DATA FOR ANALYSIS:
*** Begin section ***

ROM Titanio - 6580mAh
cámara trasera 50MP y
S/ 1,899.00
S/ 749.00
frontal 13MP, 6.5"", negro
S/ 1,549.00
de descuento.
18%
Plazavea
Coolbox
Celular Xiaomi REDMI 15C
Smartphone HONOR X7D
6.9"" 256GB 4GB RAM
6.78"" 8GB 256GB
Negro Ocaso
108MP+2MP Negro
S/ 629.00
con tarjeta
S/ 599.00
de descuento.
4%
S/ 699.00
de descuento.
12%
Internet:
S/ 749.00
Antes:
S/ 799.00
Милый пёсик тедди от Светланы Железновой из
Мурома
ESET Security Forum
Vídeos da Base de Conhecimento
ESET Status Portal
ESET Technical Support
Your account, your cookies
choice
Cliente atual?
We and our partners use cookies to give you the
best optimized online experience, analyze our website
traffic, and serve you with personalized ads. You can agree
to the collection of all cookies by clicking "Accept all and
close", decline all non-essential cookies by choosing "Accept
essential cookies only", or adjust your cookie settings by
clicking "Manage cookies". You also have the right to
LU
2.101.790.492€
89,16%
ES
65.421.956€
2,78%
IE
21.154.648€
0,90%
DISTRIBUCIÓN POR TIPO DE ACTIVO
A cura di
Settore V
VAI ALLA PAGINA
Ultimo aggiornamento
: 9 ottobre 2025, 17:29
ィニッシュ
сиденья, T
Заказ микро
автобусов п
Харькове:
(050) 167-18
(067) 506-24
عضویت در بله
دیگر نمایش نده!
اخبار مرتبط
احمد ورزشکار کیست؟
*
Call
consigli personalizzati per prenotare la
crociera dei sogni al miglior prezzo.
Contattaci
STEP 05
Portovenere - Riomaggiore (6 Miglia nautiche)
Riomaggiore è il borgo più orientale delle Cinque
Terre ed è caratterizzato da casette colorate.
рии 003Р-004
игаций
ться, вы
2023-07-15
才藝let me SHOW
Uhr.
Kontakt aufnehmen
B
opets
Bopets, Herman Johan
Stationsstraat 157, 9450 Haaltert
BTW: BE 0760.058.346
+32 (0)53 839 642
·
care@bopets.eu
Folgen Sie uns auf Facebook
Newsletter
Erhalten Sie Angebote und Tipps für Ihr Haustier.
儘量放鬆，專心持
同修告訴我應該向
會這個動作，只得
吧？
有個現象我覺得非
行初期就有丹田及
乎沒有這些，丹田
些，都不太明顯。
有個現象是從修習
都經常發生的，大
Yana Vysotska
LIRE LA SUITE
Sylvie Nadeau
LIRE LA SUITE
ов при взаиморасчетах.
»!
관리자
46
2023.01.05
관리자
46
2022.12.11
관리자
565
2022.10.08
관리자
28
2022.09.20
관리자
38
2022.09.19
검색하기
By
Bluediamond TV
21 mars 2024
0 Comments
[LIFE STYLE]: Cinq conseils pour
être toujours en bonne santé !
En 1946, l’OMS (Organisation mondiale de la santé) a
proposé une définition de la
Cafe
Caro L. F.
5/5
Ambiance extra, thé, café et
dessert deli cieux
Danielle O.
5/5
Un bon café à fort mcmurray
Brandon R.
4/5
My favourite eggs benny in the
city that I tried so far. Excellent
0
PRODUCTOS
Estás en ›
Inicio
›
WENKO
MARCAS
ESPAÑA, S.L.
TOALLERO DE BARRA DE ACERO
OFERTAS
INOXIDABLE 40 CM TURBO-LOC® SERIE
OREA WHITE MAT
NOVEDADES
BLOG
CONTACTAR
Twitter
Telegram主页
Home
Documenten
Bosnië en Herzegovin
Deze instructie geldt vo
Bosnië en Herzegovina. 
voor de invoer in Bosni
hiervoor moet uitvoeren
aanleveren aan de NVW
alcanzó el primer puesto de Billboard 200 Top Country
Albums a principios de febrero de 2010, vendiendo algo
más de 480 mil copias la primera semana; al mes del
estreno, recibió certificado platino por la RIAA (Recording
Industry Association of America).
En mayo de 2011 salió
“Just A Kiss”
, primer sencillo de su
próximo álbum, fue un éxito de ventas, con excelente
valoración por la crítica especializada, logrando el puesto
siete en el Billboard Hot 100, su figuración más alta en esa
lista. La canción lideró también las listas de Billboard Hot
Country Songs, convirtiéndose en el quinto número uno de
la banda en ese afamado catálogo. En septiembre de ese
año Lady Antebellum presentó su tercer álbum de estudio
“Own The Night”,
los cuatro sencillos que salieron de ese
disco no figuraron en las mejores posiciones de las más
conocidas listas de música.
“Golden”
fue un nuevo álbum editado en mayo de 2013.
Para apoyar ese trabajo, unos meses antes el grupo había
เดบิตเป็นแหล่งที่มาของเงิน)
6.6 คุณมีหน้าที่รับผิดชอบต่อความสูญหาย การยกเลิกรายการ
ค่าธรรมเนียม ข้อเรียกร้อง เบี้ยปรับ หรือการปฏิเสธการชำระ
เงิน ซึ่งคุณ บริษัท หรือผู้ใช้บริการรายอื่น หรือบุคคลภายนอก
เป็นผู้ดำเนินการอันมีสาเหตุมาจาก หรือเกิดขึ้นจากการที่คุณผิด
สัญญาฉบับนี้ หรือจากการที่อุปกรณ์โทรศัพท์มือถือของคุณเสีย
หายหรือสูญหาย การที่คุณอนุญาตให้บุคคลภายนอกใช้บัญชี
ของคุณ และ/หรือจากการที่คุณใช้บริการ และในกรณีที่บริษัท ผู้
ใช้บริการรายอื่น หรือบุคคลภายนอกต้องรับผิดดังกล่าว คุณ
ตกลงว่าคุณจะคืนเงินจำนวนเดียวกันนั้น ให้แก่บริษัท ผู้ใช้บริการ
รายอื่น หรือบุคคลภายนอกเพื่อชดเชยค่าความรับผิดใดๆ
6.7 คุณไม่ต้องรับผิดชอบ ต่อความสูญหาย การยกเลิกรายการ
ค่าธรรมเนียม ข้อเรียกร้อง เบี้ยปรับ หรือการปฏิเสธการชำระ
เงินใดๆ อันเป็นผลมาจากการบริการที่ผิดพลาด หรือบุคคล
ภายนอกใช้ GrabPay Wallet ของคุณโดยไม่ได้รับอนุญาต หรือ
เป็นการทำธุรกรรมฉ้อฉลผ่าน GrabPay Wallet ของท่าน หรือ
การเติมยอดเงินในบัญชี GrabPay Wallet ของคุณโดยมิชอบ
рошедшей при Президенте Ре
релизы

*** End section ***

TASK PROMPT: A complete answer lists each line of the data that holds the word "Country".

COMPLETED EXERCISE:
alcanzó el primer puesto de Billboard 200 Top Country
Country Songs, convirtiéndose en el quinto número uno de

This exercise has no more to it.